** Exercise brief **
What you return should be every record, retyped without a single change.

# # # # #

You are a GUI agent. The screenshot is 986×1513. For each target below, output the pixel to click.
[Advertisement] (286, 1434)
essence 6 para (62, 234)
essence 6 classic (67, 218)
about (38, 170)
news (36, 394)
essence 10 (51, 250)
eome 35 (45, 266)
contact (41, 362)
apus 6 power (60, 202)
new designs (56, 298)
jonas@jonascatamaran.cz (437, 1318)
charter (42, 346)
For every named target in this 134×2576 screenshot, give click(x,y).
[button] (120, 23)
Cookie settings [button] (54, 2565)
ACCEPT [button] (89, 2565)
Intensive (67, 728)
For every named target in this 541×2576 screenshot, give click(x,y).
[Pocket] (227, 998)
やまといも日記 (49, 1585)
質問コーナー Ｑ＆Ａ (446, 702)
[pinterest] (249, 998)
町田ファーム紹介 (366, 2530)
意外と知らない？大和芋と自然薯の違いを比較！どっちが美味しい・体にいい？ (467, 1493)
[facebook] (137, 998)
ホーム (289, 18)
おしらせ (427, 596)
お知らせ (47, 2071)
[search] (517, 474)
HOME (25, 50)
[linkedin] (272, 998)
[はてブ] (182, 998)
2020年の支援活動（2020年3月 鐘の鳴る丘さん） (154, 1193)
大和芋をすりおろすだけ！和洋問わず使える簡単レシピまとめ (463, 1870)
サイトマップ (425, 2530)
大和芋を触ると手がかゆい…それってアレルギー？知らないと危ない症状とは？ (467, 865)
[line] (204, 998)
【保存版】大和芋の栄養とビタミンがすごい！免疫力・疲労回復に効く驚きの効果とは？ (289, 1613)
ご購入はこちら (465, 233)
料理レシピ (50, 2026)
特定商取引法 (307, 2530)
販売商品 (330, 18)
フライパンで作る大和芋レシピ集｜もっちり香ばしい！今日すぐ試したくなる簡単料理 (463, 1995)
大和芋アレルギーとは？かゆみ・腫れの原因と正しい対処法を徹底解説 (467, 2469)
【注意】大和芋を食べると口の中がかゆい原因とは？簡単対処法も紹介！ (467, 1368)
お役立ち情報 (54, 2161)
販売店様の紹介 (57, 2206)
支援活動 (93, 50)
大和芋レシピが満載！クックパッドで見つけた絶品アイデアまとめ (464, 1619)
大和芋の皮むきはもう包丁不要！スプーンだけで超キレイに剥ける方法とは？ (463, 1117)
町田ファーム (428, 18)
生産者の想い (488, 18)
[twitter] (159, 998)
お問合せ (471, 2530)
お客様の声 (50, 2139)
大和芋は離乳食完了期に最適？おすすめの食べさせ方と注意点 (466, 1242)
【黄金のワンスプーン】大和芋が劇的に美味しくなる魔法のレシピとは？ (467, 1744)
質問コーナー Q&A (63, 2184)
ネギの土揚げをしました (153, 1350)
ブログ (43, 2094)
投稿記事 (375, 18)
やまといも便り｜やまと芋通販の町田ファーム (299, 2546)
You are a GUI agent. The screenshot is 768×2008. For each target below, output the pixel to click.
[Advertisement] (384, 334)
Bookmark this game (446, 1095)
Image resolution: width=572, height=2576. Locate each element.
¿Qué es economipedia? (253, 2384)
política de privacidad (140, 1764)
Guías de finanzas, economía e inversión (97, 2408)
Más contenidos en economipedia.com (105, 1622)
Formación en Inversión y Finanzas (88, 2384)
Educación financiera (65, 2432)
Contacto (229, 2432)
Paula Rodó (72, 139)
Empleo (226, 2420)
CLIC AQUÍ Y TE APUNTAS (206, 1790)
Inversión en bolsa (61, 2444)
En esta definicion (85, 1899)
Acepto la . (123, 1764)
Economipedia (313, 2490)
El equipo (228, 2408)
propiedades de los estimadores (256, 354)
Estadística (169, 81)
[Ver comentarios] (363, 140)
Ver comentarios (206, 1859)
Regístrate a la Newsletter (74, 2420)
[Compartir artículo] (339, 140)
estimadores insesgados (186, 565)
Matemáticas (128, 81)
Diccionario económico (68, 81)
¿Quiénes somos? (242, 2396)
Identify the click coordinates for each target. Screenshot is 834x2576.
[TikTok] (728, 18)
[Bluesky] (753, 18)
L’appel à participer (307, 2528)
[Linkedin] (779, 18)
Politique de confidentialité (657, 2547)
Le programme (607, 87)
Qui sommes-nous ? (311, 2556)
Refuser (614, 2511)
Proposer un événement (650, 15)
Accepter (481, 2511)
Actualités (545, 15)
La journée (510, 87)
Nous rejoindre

# # # # #

** Exercise solution **
You are a GUI agent. The screenshot is 986×1513. For each target below, output the pixel to click.
[Advertisement] (286, 1434)
essence 6 para (62, 234)
essence 6 classic (67, 218)
about (38, 170)
news (36, 394)
essence 10 (51, 250)
eome 35 (45, 266)
contact (41, 362)
apus 6 power (60, 202)
new designs (56, 298)
jonas@jonascatamaran.cz (437, 1318)
charter (42, 346)
For every named target in this 134×2576 screenshot, give click(x,y).
[button] (120, 23)
Cookie settings [button] (54, 2565)
ACCEPT [button] (89, 2565)
Intensive (67, 728)
For every named target in this 541×2576 screenshot, give click(x,y).
[Pocket] (227, 998)
やまといも日記 (49, 1585)
質問コーナー Ｑ＆Ａ (446, 702)
[pinterest] (249, 998)
町田ファーム紹介 (366, 2530)
意外と知らない？大和芋と自然薯の違いを比較！どっちが美味しい・体にいい？ (467, 1493)
[facebook] (137, 998)
ホーム (289, 18)
おしらせ (427, 596)
お知らせ (47, 2071)
[search] (517, 474)
HOME (25, 50)
[linkedin] (272, 998)
[はてブ] (182, 998)
2020年の支援活動（2020年3月 鐘の鳴る丘さん） (154, 1193)
大和芋をすりおろすだけ！和洋問わず使える簡単レシピまとめ (463, 1870)
サイトマップ (425, 2530)
大和芋を触ると手がかゆい…それってアレルギー？知らないと危ない症状とは？ (467, 865)
[line] (204, 998)
【保存版】大和芋の栄養とビタミンがすごい！免疫力・疲労回復に効く驚きの効果とは？ (289, 1613)
ご購入はこちら (465, 233)
料理レシピ (50, 2026)
特定商取引法 (307, 2530)
販売商品 (330, 18)
フライパンで作る大和芋レシピ集｜もっちり香ばしい！今日すぐ試したくなる簡単料理 (463, 1995)
大和芋アレルギーとは？かゆみ・腫れの原因と正しい対処法を徹底解説 (467, 2469)
【注意】大和芋を食べると口の中がかゆい原因とは？簡単対処法も紹介！ (467, 1368)
お役立ち情報 (54, 2161)
販売店様の紹介 (57, 2206)
支援活動 (93, 50)
大和芋レシピが満載！クックパッドで見つけた絶品アイデアまとめ (464, 1619)
大和芋の皮むきはもう包丁不要！スプーンだけで超キレイに剥ける方法とは？ (463, 1117)
町田ファーム (428, 18)
生産者の想い (488, 18)
[twitter] (159, 998)
お問合せ (471, 2530)
お客様の声 (50, 2139)
大和芋は離乳食完了期に最適？おすすめの食べさせ方と注意点 (466, 1242)
【黄金のワンスプーン】大和芋が劇的に美味しくなる魔法のレシピとは？ (467, 1744)
質問コーナー Q&A (63, 2184)
ネギの土揚げをしました (153, 1350)
ブログ (43, 2094)
投稿記事 (375, 18)
やまといも便り｜やまと芋通販の町田ファーム (299, 2546)
You are a GUI agent. The screenshot is 768×2008. For each target below, output the pixel to click.
[Advertisement] (384, 334)
Bookmark this game (446, 1095)
Image resolution: width=572, height=2576. Locate each element.
¿Qué es economipedia? (253, 2384)
política de privacidad (140, 1764)
Guías de finanzas, economía e inversión (97, 2408)
Más contenidos en economipedia.com (105, 1622)
Formación en Inversión y Finanzas (88, 2384)
Educación financiera (65, 2432)
Contacto (229, 2432)
Paula Rodó (72, 139)
Empleo (226, 2420)
CLIC AQUÍ Y TE APUNTAS (206, 1790)
Inversión en bolsa (61, 2444)
En esta definicion (85, 1899)
Acepto la . (123, 1764)
Economipedia (313, 2490)
El equipo (228, 2408)
propiedades de los estimadores (256, 354)
Estadística (169, 81)
[Ver comentarios] (363, 140)
Ver comentarios (206, 1859)
Regístrate a la Newsletter (74, 2420)
[Compartir artículo] (339, 140)
estimadores insesgados (186, 565)
Matemáticas (128, 81)
Diccionario económico (68, 81)
¿Quiénes somos? (242, 2396)
Identify the click coordinates for each target. Screenshot is 834x2576.
[TikTok] (728, 18)
[Bluesky] (753, 18)
L’appel à participer (307, 2528)
[Linkedin] (779, 18)
Politique de confidentialité (657, 2547)
Le programme (607, 87)
Qui sommes-nous ? (311, 2556)
Refuser (614, 2511)
Proposer un événement (650, 15)
Accepter (481, 2511)
Actualités (545, 15)
La journée (510, 87)
Nous rejoindre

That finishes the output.